Source data:
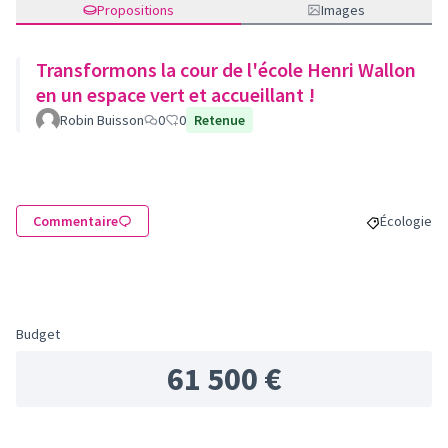
Propositions
Images
Transformons la cour de l'école Henri Wallon
en un espace vert et accueillant !
Robin Buisson
0
0
Retenue
Commentaire
Écologie
Filtrer les 
Budget
61 500 €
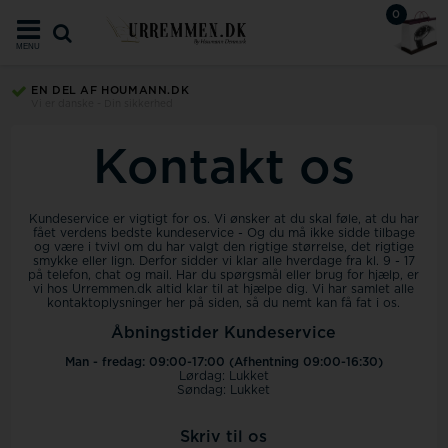
0
MENU
EN DEL AF HOUMANN.DK
Vi er danske - Din sikkerhed
Kontakt os
Kundeservice er vigtigt for os. Vi ønsker at du skal føle, at du har
fået verdens bedste kundeservice - Og du må ikke sidde tilbage
og være i tvivl om du har valgt den rigtige størrelse, det rigtige
smykke eller lign. Derfor sidder vi klar alle hverdage fra kl. 9 - 17
på telefon, chat og mail. Har du spørgsmål eller brug for hjælp, er
vi hos Urremmen.dk altid klar til at hjælpe dig. Vi har samlet alle
kontaktoplysninger her på siden, så du nemt kan få fat i os.
Åbningstider Kundeservice
Man - fredag: 09:00-17:00 (Afhentning 09:00-16:30)
Lørdag: Lukket
Søndag: Lukket
Skriv til os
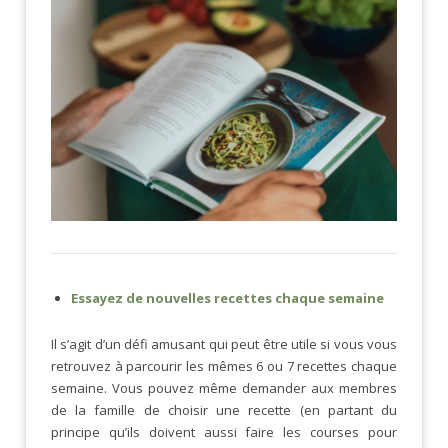
Essayez de nouvelles recettes chaque semaine
Il s’agit d’un défi amusant qui peut être utile si vous vous
retrouvez à parcourir les mêmes 6 ou 7 recettes chaque
semaine. Vous pouvez même demander aux membres
de la famille de choisir une recette (en partant du
principe qu’ils doivent aussi faire les courses pour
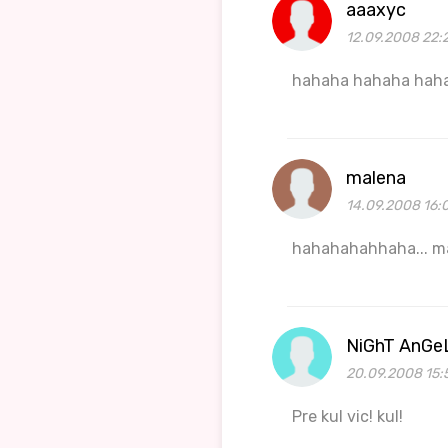
aaaxyc
12.09.2008 22:
hahaha hahaha hah
malena
14.09.2008 16:
hahahahahhaha... ma
NiGhT AnGe
20.09.2008 15:
Pre kul vic! kul!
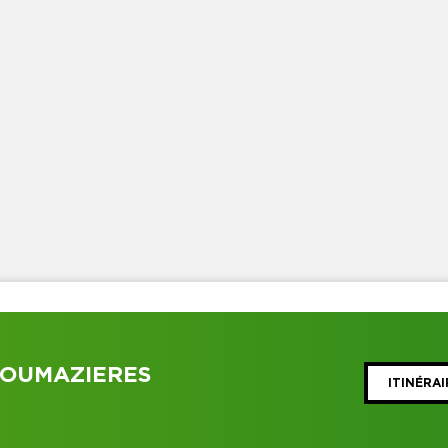
ROUMAZIERES
ITINÉRAI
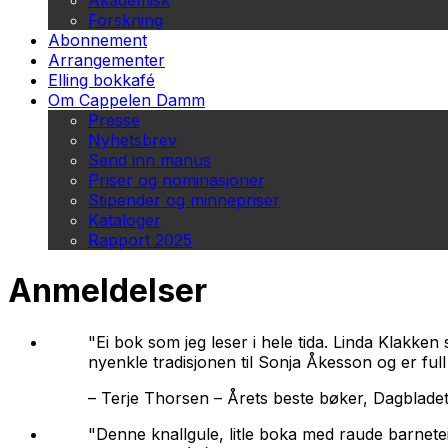
Akademisk
Forskning
Abonnement
Arrangementer
Elling bokkafé
Om Cappelen Damm
Presse
Nyhetsbrev
Send inn manus
Priser og nominasjoner
Stipender og minnepriser
Kataloger
Rapport 2025
Anmeldelser
"Ei bok som jeg leser i hele tida. Linda Klakken 
nyenkle tradisjonen til Sonja Åkesson og er full
–
Terje Thorsen – Årets beste bøker, Dagblade
"Denne knallgule, litle boka med raude barnet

--- WHAT TO DO ---
Copy out the data above exactly, except the pictures.

--- REPLY TO THE EXERCISE ---
Propositions
Images
Transformons la cour de l'école Henri Wallon
en un espace vert et accueillant !
Robin Buisson
0
0
Retenue
Commentaire
Écologie
Filtrer les 
Budget
61 500 €
0
MENU
EN DEL AF HOUMANN.DK
Vi er danske - Din sikkerhed
Kontakt os
Kundeservice er vigtigt for os. Vi ønsker at du skal føle, at du har
fået verdens bedste kundeservice - Og du må ikke sidde tilbage
og være i tvivl om du har valgt den rigtige størrelse, det rigtige
smykke eller lign. Derfor sidder vi klar alle hverdage fra kl. 9 - 17
på telefon, chat og mail. Har du spørgsmål eller brug for hjælp, er
vi hos Urremmen.dk altid klar til at hjælpe dig. Vi har samlet alle
kontaktoplysninger her på siden, så du nemt kan få fat i os.
Åbningstider Kundeservice
Man - fredag: 09:00-17:00 (Afhentning 09:00-16:30)
Lørdag: Lukket
Søndag: Lukket
Skriv til os
Essayez de nouvelles recettes chaque semaine
Il s’agit d’un défi amusant qui peut être utile si vous vous
retrouvez à parcourir les mêmes 6 ou 7 recettes chaque
semaine. Vous pouvez même demander aux membres
de la famille de choisir une recette (en partant du
principe qu’ils doivent aussi faire les courses pour
aaaxyc
12.09.2008 22:
hahaha hahaha hah
malena
14.09.2008 16:
hahahahahhaha... ma
NiGhT AnGe
20.09.2008 15:
Pre kul vic! kul!
ROUMAZIERES
ITINÉRAI
Akademisk
Forskning
Abonnement
Arrangementer
Elling bokkafé
Om Cappelen Damm
Presse
Nyhetsbrev
Send inn manus
Priser og nominasjoner
Stipender og minnepriser
Kataloger
Rapport 2025
Anmeldelser
"Ei bok som jeg leser i hele tida. Linda Klakken 
nyenkle tradisjonen til Sonja Åkesson og er full
–
Terje Thorsen – Årets beste bøker, Dagblade
"Denne knallgule, litle boka med raude barnet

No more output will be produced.